Belrive then, which centuries ago stood in a solitary valley up which opened a distant prospect of the Yorkshire dales, stands today – a plain anachronism – surrounded by a manufacturing town. A cotton-mill, a brewery, a high road: its triangle of territory is bounded by these. The high road, in my opinion, is the worst neighbour. It is true that the brewery smells. But until recently smells and civilization have marched together; indeed, they do so today in some of the pleasantest places I know. It is true that the Cambrell mills have poisoned the fish – this despite numerous regulations on the whole, I believe, conscientiously observed. Still, with the mills has come the internal combustion engine, and with the aid of that one can make some of the finest fishing in the riding in just over an hour. Mills and brewery yield to the high road, which has obsolete electric trams, buses, a constant stream of heavy industrial traffic, impatient business men twice a day in cars, impatient workers twice a day on bicycles, screaming children, and shrill-voiced women from dawn to dusk – besides football fans in a char-à-bancs, drunks, Salvation Army bands, and electric drills at frequent intervals. I have always thought the trams particularly wanton; they charge along their indifferent track at a dangerous speed while the drivers thump steadily with their feet at harsh, cracked warning bells. A conductor has told me that they must keep to their time-tables or lose their jobs, and that this persevering malignant torture is the only way of avoiding imminent fatality every few score of yards; the existence of trams unsignalled by this horrid carillon would simply not be acknowledged by wayfarers. This may well be true. There are accidents enough as it is. The little lodge at the Priory gates is used so frequently as an emergency dressing station that the corporation might very reasonably be asked to pay a regular rent.
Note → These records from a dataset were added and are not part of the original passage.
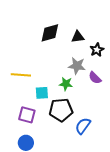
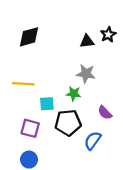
black diamond: (50, 33) -> (29, 37), moved
black star: (97, 50) -> (108, 35), moved
purple semicircle: (95, 78) -> (105, 113), moved

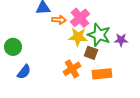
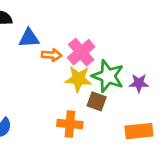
orange cross: (72, 69) -> (70, 124), turned 36
orange rectangle: (102, 74) -> (139, 131), moved

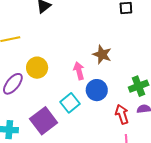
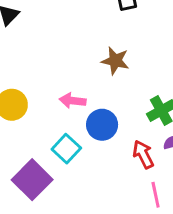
brown star: (102, 54) -> (115, 61), moved
pink arrow: (79, 71) -> (73, 101), turned -60

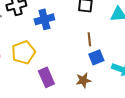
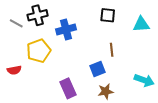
yellow pentagon: (23, 52) -> (39, 51), moved
blue square: (96, 57) -> (98, 69), moved

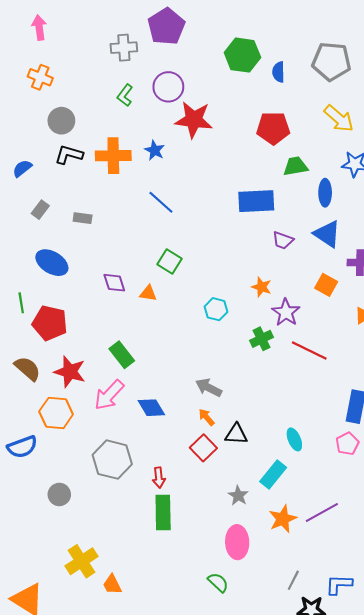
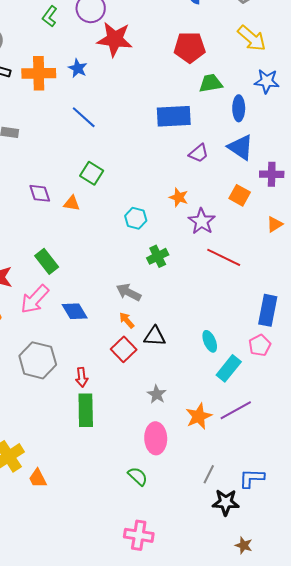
purple trapezoid: (283, 240) -> (199, 153), turned -60
green cross: (262, 339) -> (158, 256), moved
cyan rectangle: (273, 474) -> (229, 368), moved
I am tempted to let this matter of the sheer noise by which the Priory is assaulted spill over into another long paragraph. There is, for instance, the curious fact that while the human inhabitants are most disturbed by those noises which are incessant the red deer in the park seem to be troubled only by special and occasional effects: the trams they ignore; the Salvation Army disturbs them; electric drills produce a panicky scattering most distressing to observe. But perhaps I have made my main effect heavily enough. The ruined Priory which yet speaks the quiet of the cloister, the Queen Anne mansion breathing the peace of the Augustans: these strangely environed by the clamour of our modern world.